The devastating impact of food poverty
9.7 million
adults and four million children are living in homes without adequate access to food as of September last year
26%
of households with children have experienced food insecurity in the previous month
50%
…that is a rise of 50% since the same study was carried out in April last year
Source: Food Foundation
Its former boss, Mark Game, who now runs The Bread & Butter Thing, working with the likes of The Co-op, Morrisons and Greencore to redistribute food, says despite initial reports of food banks and charities facing shortages because of supply chain issues caused by the war and the financial crisis, the industry has responded. “I think the cost of living crisis has made us all value food in a new way, both at home as well as pushing up costs across the industry,” he says.
“Businesses have been scrutinising their operations in more depth to maximise the bottom line and avoid as much waste as possible. You might think that would make things harder, but actually it’s really opened the door to new conversations as everyone wants to make their food and their surpluses work harder.
“For example, exploring crop interventions on farms or second-tier surpluses and the benefits of using more than one redistributor.”
It’s not just food that has been provided, either. Earlier this month, Ocado, Disney UK, and Company Shop launched a new year-long family Cook Club initiative to teach cooking skills, with Disney-themed recipes, and is expected to see 12,000 families participate.
Coca-Cola Europacific Partners (CCEP) meanwhile, says its workforce has donated 8,230 volunteering hours – the equivalent of someone spending every hour of every day for almost a year – to good causes in Great Britain in 2022, as part of its commitment to supporting local communities. That was on top of more than almost £1m in charitable donations.
Poverty squeeze
But the impact of the cost of living crisis has stretched far wider than helping those traditionally most at risk from poverty and hunger. With soaring energy bills and food inflation cutting into family budgets, despite some encouraging signs that inflation may have reached its peak, millions have been brought into the poverty squeeze in a way not seen for many decades.
It’s meant supermarkets have been fighting perhaps their fiercest battle ever to prioritise price and value.
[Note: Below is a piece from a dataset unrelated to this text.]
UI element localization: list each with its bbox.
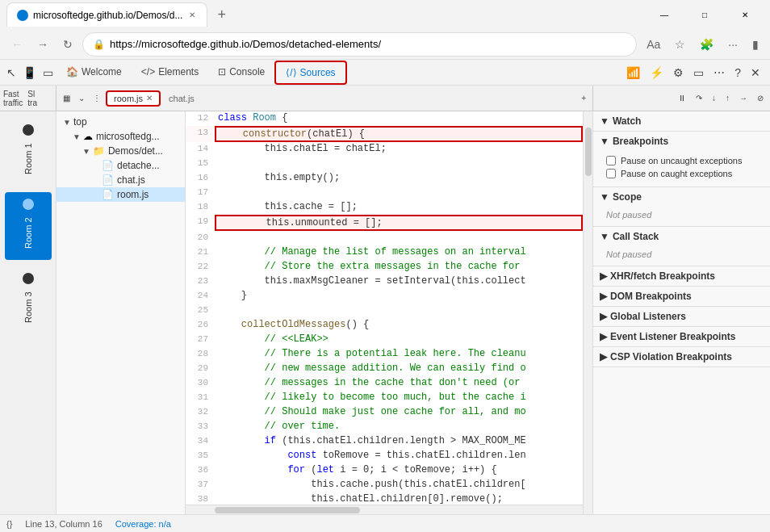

When Asda launched its Just Essentials Range in May last year following criticism from food writer Jack Monroe that it was not doing enough to help keep prices down, there were those who claimed it stigmatised the poor. But within six months, Asda had attracted 400,000 new shoppers from rival supermarkets claiming the yellow packaged range had been a key driver of traffic.
Last week, The Grocer revealed Tesco was now price-matching Aldi on nearly 700 products, as the combination of household budgets being slashed and the appeal of the discounters continues to be the biggest factor driving retailer strategies. Last week, even high-end retailer Waitrose announced a £100m investment in price cuts.
James Walton, chief economist at IGD, believes the financial crisis will have a lasting impact on the strategies of retailers for many months to come. “The UK food industry has always been very price competitive,” he says. “But the cost of living crisis has driven competition to new levels of intensity. However, industry leaders have not taken their eyes off the big picture.”
He adds: “At some point, inflation will slow (perhaps reverse) and demand will pick up again. Industry leaders need to ensure that they do not go back to business as usual. They need to drive development of a food industry that is fit for the future.”
Increasingly that means not only securing profits for shareholders but ensuring that as an industry and a country, albeit one in the midst of a whirlwind of financial challenges, we can still do the most important thing: feed our people.